* **Description of the task**
From the records below, please return each line that holds the word "sitio".

Supplied material below:

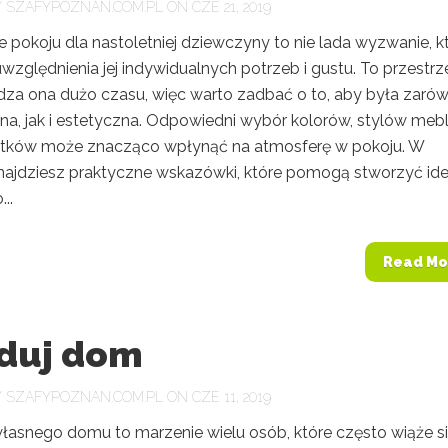
Y
SZAFYPOZNAN.COM.PL
ON CZE 21, 2019
 pokoju dla nastoletniej dziewczyny to nie lada wyzwanie, k
zględnienia jej indywidualnych potrzeb i gustu. To przestrz
ędza ona dużo czasu, więc warto zadbać o to, aby była zaró
na, jak i estetyczna. Odpowiedni wybór kolorów, stylów mebl
tków może znacząco wpłynąć na atmosferę w pokoju. W
znajdziesz praktyczne wskazówki, które pomogą stworzyć id
..
Read Mo
duj dom
Y
SZAFYPOZNAN.COM.PL
ON CZE 11, 2019
asnego domu to marzenie wielu osób, które często wiąże si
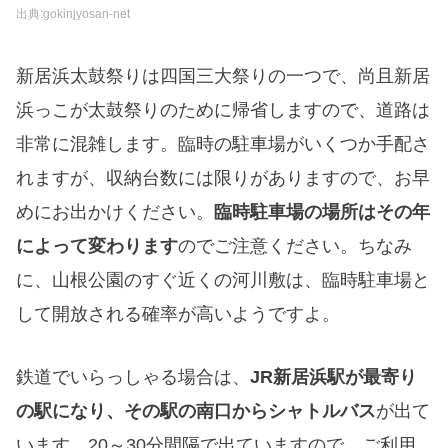
出典:gokinjyosan-net
新居浜太鼓祭りは四国三大祭りの一つで、尚且新居
浜っこが太鼓祭りのために帰省しますので、道路は
非常に混雑します。臨時の駐車場がいくつか手配さ
れますが、収納台数には限りがありますので、お早
めにお出かけください。
臨時駐車場の場所はその年
によって変わります
のでご注意ください。ちなみ
に、山根公園のすぐ近くの河川敷は、臨時駐車場と
して開放される確率が高いようですよ。
鉄道でいらっしゃる場合は、
JR新居浜駅が最寄り
の駅になり、その駅の南口からシャトルバス
が出て
います。20～30分間隔で出ていますので、ご利用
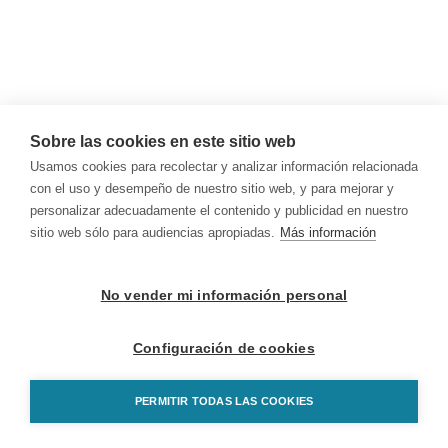
Sobre las cookies en este sitio web
Usamos cookies para recolectar y analizar información relacionada
con el uso y desempeño de nuestro sitio web, y para mejorar y
personalizar adecuadamente el contenido y publicidad en nuestro
sitio web sólo para audiencias apropiadas.
Más información
No vender mi información personal
Configuración de cookies
PERMITIR TODAS LAS COOKIES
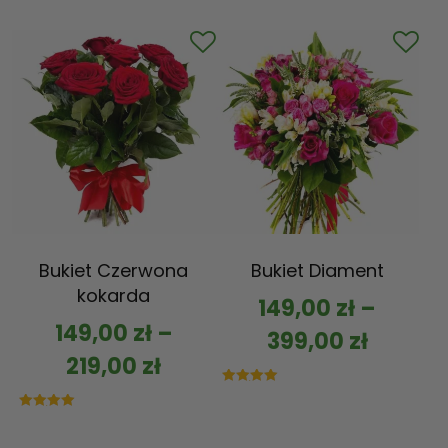
5.00
5.00
na 5
na 5
Bukiet Czerwona
Bukiet Diament
kokarda
149,00
zł
–
149,00
zł
–
399,00
zł
219,00
zł
Oceniono
5.00
na 5
Oceniono
5.00
na 5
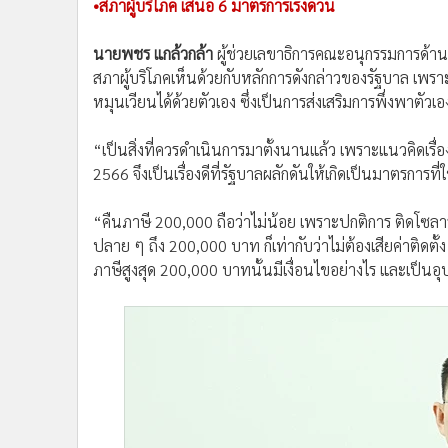
•สภาผู้บริโภค เสนอ 6 มาตรการเร่งด่วน
นายพชร แกล้วกล้า
ผู้ช่วยเลขาธิการคณะอนุกรรมการด้าน
สภาผู้บริโภคเห็นด้วยกับหลักการดังกล่าวของรัฐบาล เพ
หมุนเวียนได้ด้วยตัวเอง ซึ่งเป็นการส่งเสริมการพึ่งพาตัว
“เป็นสิ่งที่ควรดำเนินการมาตั้งนานแล้ว เพราะแนวคิดเรื่
2566 จึงเป็นเรื่องดีที่รัฐบาลผลักดันให้เกิดเป็นมาตรการที่
“คืนภาษี 200,000 ถือว่าไม่น้อย เพราะปกติการ ติดโซล
ปลาย ๆ ถึง 200,000 บาท ก็เท่ากับว่าไม่ต้องเสียค่าติดตั้
ภาษีสูงสุด 200,000 บาทนั้นมีเงื่อนไขอย่างไร และเป็นอุ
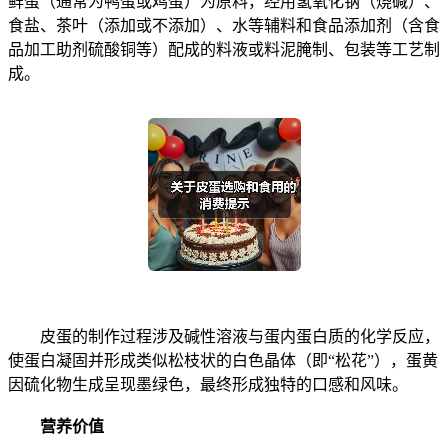
鲜蛋（通常为鸭蛋或鸡蛋）为原料，经用氢氧化钠（烧碱）、
食盐、茶叶（添加或不添加）、水等辅料和食品添加剂（含食
品加工助剂硫酸铜等）配成的料液或料泥腌制、包装等工艺制
成。
皮蛋的制作过程涉及碱性溶液与蛋内蛋白质的化学反应，
使蛋白凝固并形成类似松枝状的白色晶体（即“松花”），蛋黄
因硫化物生成呈现墨绿色，最终形成独特的口感和风味。
营养价值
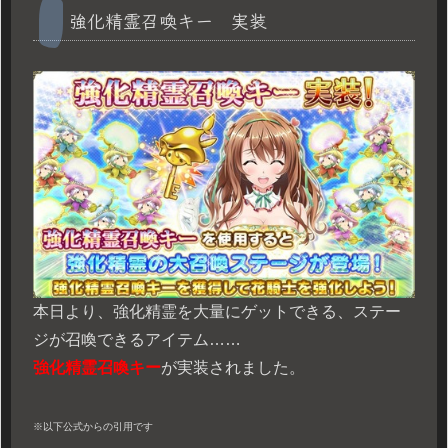
強化精霊召喚キー 実装
本日より、強化精霊を大量にゲットできる、ステー
ジが召喚できるアイテム……
強化精霊召喚キー
が実装されました。
※以下公式からの引用です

End of Supplied material.

* **Answer box**
Sobre las cookies en este sitio web
con el uso y desempeño de nuestro sitio web, y para mejorar y
sitio web sólo para audiencias apropiadas.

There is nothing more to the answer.